Le luci possono essere aperte dal proprietario del muro contiguo al fondo altrui. Se il muro è comune, nessuno dei proprietari può aprire luci senza il consenso dell'altro; ma chi ha sopraelevato il muro comune può aprirle nella maggiore altezza a cui il vicino non abbia voluto contribuire.
Testo in vigore al .
Fonte: Normattiva — Istituto Poligrafico e Zecca dello Stato (normattiva.it), riprodotto con licenza CC BY 4.0.
Cosa dice, in parole semplici
Le luci sono aperture che lasciano entrare luce ma non permettono di affacciarsi, a differenza delle vedute. Questa norma stabilisce chi può aprirle in un muro che confina con il fondo del vicino.
Se il muro è di proprietà esclusiva di chi lo costruisce (muro proprio contiguo al fondo altrui), il proprietario può aprire luci liberamente, senza chiedere il consenso del vicino.
Se invece il muro è comune (di proprietà di entrambi i proprietari confinanti), nessuno dei due può aprire luci senza il consenso dell'altro. Fa eccezione il caso in cui uno dei due abbia sopraelevato il muro comune a sue spese e il vicino non abbia voluto contribuire: in quella parte sopraelevata può aprire luci anche senza consenso.
Quando si applica
- Il proprietario di un muro che confina con il giardino del vicino apre una piccola finestra a grata per far entrare luce nel proprio garage.

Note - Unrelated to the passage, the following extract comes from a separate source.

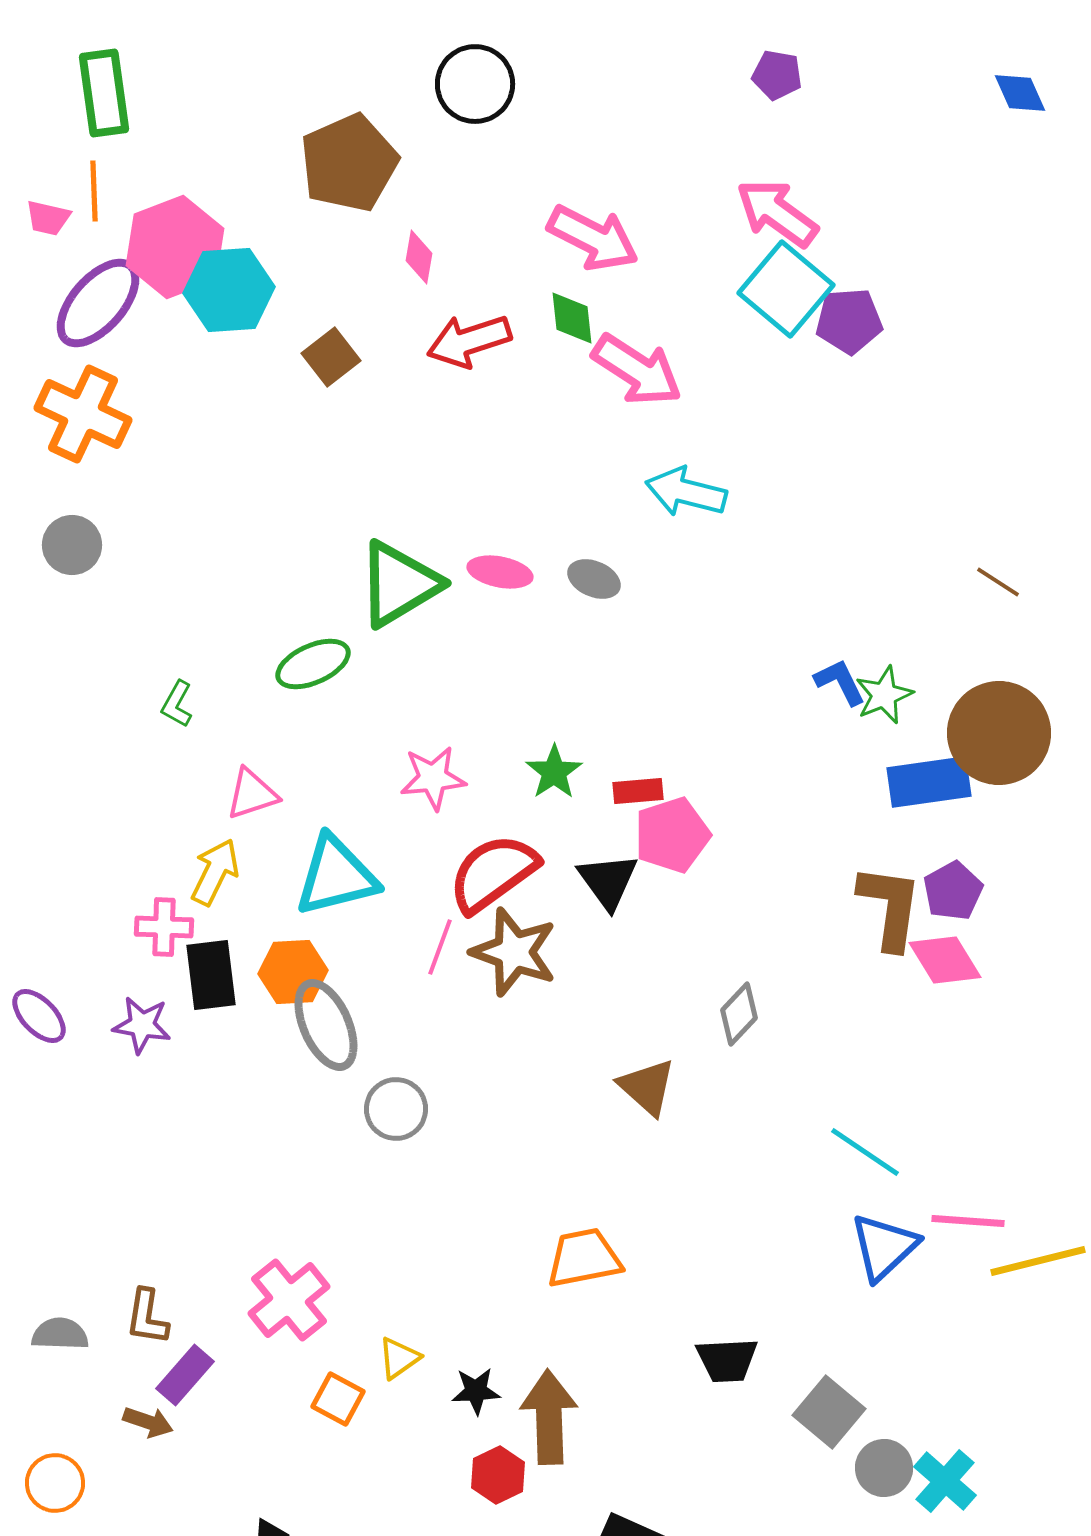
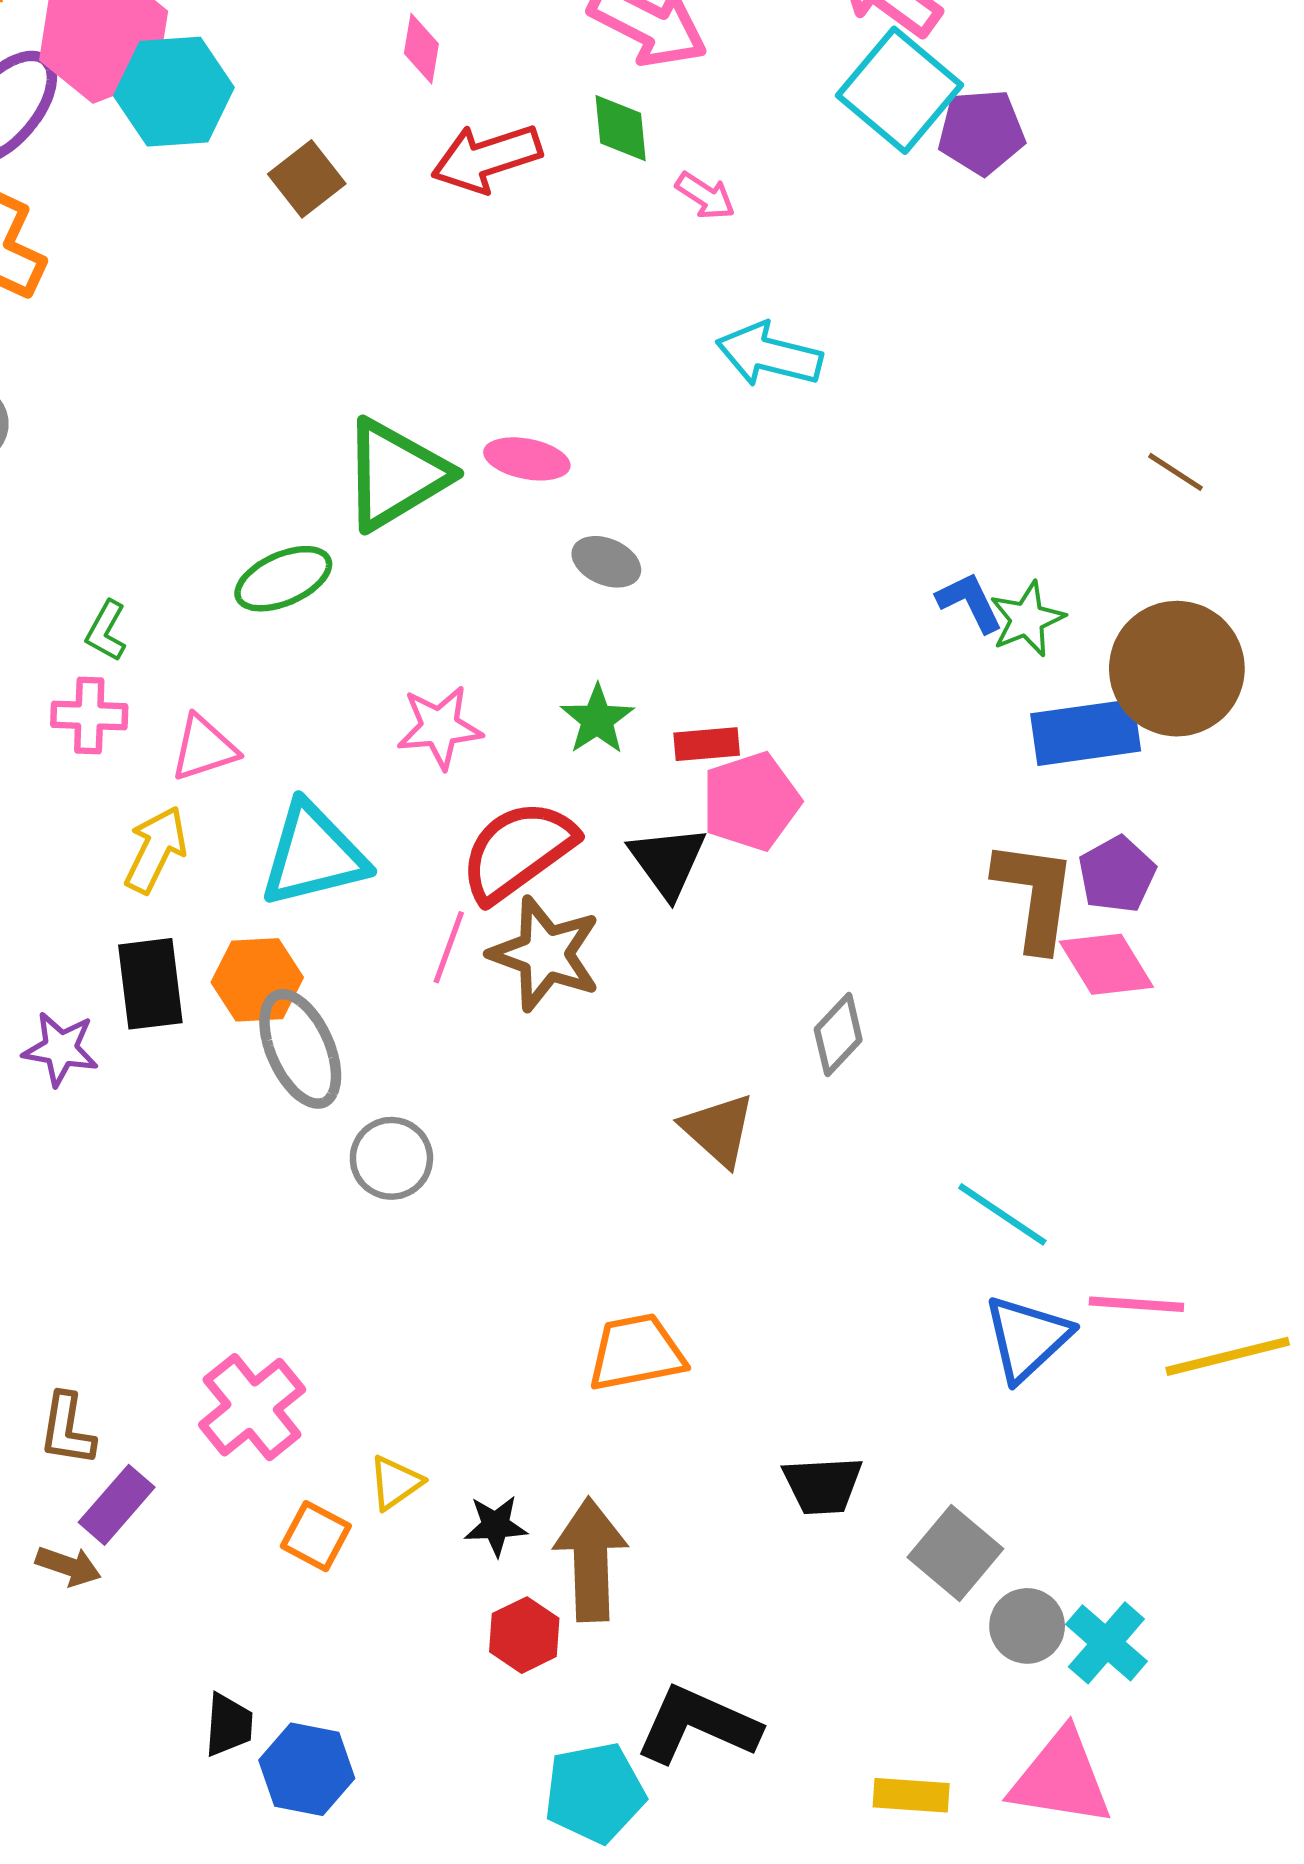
pink arrow: (637, 370) -> (705, 196), size x0.5
gray ellipse: (594, 579) -> (606, 562), moved
pink cross: (164, 927) -> (89, 715), moved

- Due condòmini hanno un muro divisorio comune. Uno di loro vuole aprire una luce per illuminare il corridoio, ma l'altro non è d'accordo: la luce non può essere aperta.
- Un vicino sopraeleva di un metro il muro comune, pagando interamente i lavori. L'altro vicino si rifiuta di contribuire. Nella parte nuova, il primo vicino apre due luci.

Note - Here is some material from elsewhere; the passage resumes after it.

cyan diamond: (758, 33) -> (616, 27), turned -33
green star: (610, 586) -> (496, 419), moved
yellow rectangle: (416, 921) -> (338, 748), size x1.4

- Un proprietario di un muro aderente al confine apre una luce senza permesso; il vicino contesta, ma la legge non richiede il suo consenso per muri non comuni.
- Due fratelli ereditano un muro comune; uno vuole aprire una luce, l'altro si oppone. La luce non può essere aperta finché non c'è accordo.
Cosa questo articolo non dice
- Non disciplina le finestre con affaccio (vedute), che sono regolate dagli articoli 905-907.
- Non si applica alle aperture nel muro di cinta interno al proprio fondo, che non confina con il fondo altrui.
- Non consente di aprire luci nella parte preesistente del muro comune dopo una sopraelevazione: la deroga vale solo per la maggiore altezza.
- Non riguarda le aperture per il passaggio di aria o luce a fini di servitù, che seguono altre norme.